To me, there are few things in this world more rewarding than seeing someone or something benefit from your hard work. During the winter of 2014, I knew deer would desperately need my successful 2013 plots to produce once again. One of the worst winters in Wisconsin’s history was going to take a toll on many herds across the state, including mine. I knew I would have a leg up on neighboring properties if my plots would begin producing at spring green up. After frost-seeding my clover and chicory plot in April, I had high hopes of seeing groups of deer flocking to the plot in need of fresh, nutrient dense growth. Knowing that springtime deer are very active during daylight hours in search of these rich greens, I placed a trail camera high in a tree over the food plot to ensure picture coverage of the entire field. As I expected when I pulled the camera three weeks later, many pictures of fresh velvet and pot-bellied does were popping up.
This field may not look like much, but to this mother and daughter, as well as a bothersome buck, the deep-rooted clover and chicory are providing them with some much needed energy. During the winter months, we all heard hunters, news sources and DNR officials say this winter’s impact will be felt in the coming years. No doubt it will and already has been in many places such as northern Wisconsin and Minnesota. In fact, many laws are now being implemented in these areas to ensure protection of herds by reducing doe harvests. For me, all this hoopla surrounding deer herd management has made me especially grateful to see this trail camera photo capturing the trifecta of growing antlers, a pregnant doe and a yearling fawn that survived the harsh winter. If you too are pulling cameras and seeing pictures similar to mine, be thankful because some areas have been hit extremely hard.

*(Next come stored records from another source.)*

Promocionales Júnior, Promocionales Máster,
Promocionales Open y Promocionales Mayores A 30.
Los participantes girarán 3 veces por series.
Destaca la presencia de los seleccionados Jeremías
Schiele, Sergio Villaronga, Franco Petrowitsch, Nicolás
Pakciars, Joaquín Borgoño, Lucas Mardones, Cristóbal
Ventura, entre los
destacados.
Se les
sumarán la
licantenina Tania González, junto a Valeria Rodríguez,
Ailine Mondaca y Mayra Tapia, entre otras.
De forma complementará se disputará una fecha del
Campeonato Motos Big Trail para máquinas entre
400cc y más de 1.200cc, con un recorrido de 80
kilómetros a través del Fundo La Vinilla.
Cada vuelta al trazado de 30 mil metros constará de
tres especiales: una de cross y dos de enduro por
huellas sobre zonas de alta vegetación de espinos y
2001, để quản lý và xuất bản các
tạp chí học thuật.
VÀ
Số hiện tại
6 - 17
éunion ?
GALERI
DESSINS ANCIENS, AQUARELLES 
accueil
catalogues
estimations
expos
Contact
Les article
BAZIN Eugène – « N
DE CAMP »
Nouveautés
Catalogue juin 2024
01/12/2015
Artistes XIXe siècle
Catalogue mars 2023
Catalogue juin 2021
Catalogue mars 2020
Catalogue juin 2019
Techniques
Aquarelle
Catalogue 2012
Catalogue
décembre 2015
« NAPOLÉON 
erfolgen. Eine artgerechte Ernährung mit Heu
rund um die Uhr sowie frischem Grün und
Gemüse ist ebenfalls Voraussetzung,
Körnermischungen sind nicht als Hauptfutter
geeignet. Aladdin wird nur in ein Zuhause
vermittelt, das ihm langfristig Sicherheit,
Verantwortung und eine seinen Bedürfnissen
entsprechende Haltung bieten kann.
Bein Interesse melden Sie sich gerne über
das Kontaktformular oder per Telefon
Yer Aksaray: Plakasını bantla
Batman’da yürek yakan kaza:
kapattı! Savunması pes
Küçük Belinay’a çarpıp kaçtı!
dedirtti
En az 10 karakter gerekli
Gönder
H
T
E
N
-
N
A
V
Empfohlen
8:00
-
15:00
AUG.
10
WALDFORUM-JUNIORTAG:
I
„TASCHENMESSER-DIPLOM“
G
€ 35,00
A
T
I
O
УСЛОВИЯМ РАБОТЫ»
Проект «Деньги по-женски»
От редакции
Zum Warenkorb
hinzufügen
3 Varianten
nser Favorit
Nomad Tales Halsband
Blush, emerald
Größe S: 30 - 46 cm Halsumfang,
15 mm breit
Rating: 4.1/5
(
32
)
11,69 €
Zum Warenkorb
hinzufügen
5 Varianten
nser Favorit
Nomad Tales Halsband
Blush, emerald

In order to provide some encouragement for hunters who aren’t as lucky to see feeding deer come springtime, I’d like to introduce a different kind of management, Quality Memory Management. This isn’t a way of saying, ‘remember those good ol’ days of hunting because they’re long gone.’ Rather, a reminder that hunters need to savor every second we get in the woods. We should be practicing QMM whether we see deer every sit, or go a full season seeing only a handful. Memories we’ve made in previous hunts should teach us to appreciate all the hunting opportunities we’ve had, however, because we all crave bigger antlers and more hunting hours, it’s easier said than done. I come from an area sprawling with deer and quality bucks because of great soil and little predation, yet I haven’t shot a buck during gun season since 2009 and have only passed on one since then. We don’t till up the soil or get up at 4A.M. when it’s below freezing just to do it; we expect some results.
My point is, hold onto the memories you’ve made during previous deer seasons. Even though I haven’t shot a buck with a gun in over four years, I remember that November afternoon like it was yesterday because of whom I shared the story with. One of the best memories from that hunt is comical. I told my brother whatever buck we see would be his, but he chose to do something else that afternoon and I’ve given him flack for it ever since. Sure, hunting is a lifestyle and an important part of our lives but whether you see deer, harvest deer or let mature bucks walk, making memories with those closest to us should be a top priority for all.